(Page-level text extractions)

============================================================

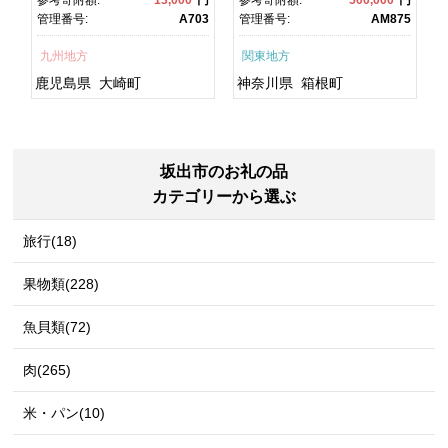
鮮 うな重 ひつまぶし 蒲
るさと納税 神奈川県 箱根
1
管理番号:
A703
管理番号:
AM875
焼 訳あり ギフト 人気 おす
町
すめ 鹿児島県 大崎町 大隅
九州地方
関東地方
半島 A703
鹿児島県
大崎町
神奈川県
箱根町
坂出市のお礼の品
カテゴリーから選ぶ
旅行(18)
果物類(228)
魚貝類(72)
肉(265)
米・パン(10)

============================================================

▶ **AIM OF THE EXERCISE**
Please repeat the data verbatim and leave the pictures out of your copy.

▶ **RESULT BELOW**
鮮 うな重 ひつまぶし 蒲
るさと納税 神奈川県 箱根
1
管理番号:
A703
管理番号:
AM875
焼 訳あり ギフト 人気 おす
町
すめ 鹿児島県 大崎町 大隅
九州地方
関東地方
半島 A703
鹿児島県
大崎町
神奈川県
箱根町
坂出市のお礼の品
カテゴリーから選ぶ
旅行(18)
果物類(228)
魚貝類(72)
肉(265)
米・パン(10)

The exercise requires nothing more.